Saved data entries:

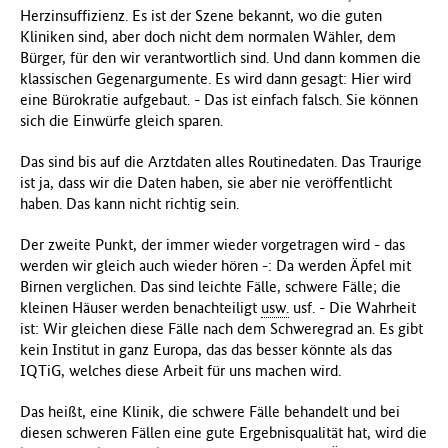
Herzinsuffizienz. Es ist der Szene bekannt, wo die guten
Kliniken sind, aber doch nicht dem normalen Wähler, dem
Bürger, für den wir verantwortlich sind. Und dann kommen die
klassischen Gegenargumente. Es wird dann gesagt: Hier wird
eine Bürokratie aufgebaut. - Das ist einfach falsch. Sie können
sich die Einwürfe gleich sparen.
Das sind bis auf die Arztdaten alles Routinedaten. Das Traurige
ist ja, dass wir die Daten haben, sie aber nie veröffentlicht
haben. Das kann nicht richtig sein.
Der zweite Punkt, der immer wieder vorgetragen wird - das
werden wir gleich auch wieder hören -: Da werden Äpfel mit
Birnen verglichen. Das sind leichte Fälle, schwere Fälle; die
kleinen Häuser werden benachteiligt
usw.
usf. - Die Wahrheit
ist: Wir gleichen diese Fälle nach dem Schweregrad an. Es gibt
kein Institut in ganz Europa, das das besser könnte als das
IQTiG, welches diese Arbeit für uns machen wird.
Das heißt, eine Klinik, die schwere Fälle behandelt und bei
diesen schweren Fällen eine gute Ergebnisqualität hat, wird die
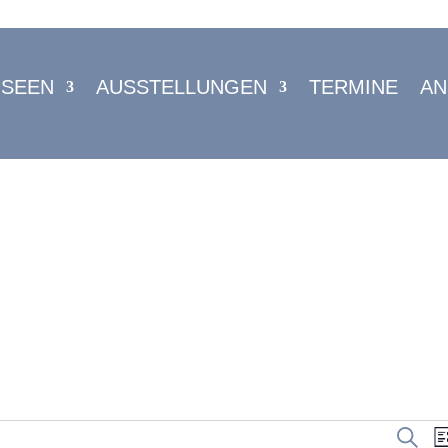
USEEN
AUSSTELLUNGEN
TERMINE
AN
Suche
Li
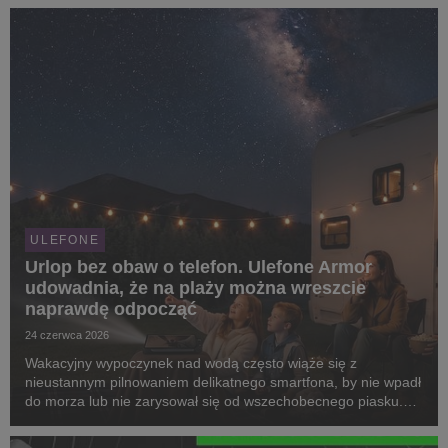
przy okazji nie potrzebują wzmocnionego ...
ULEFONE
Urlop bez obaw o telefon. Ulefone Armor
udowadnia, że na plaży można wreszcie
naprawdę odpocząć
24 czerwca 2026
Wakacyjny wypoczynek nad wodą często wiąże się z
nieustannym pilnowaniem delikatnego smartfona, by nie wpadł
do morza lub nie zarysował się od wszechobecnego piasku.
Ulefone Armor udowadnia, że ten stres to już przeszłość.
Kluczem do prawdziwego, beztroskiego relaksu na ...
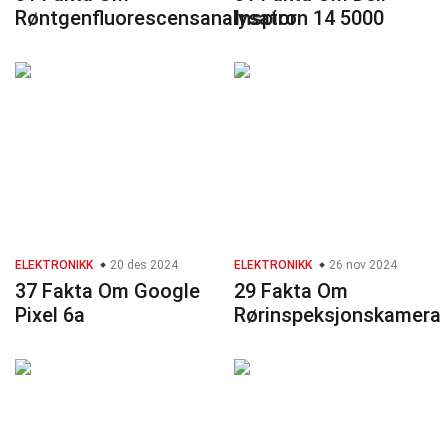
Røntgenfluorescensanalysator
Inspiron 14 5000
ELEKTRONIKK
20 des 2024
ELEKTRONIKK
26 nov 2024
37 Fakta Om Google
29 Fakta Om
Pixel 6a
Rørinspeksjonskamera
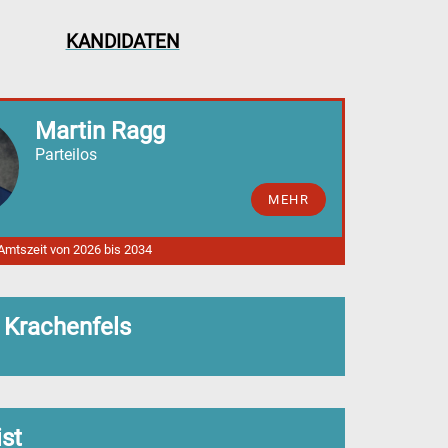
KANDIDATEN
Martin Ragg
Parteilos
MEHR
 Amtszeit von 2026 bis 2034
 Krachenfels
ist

* * *

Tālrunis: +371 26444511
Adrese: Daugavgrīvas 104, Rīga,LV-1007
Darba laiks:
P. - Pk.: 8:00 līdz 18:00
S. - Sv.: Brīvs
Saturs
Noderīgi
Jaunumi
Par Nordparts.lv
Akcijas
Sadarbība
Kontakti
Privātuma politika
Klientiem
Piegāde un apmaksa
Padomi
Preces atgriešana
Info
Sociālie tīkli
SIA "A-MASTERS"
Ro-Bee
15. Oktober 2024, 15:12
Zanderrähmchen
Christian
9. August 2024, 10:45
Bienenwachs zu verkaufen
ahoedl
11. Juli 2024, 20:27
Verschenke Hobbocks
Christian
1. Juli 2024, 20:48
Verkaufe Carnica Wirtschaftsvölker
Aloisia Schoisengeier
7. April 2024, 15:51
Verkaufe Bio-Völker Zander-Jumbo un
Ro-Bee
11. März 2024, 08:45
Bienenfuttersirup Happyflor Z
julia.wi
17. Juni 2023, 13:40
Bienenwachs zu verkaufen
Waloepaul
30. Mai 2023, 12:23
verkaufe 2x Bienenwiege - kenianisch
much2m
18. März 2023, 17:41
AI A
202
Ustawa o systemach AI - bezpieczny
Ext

• Task goal: Among the lines above, find those holding "werden" and copy each one.

• Result of the exercise:
werden wir gleich auch wieder hören -: Da werden Äpfel mit
kleinen Häuser werden benachteiligt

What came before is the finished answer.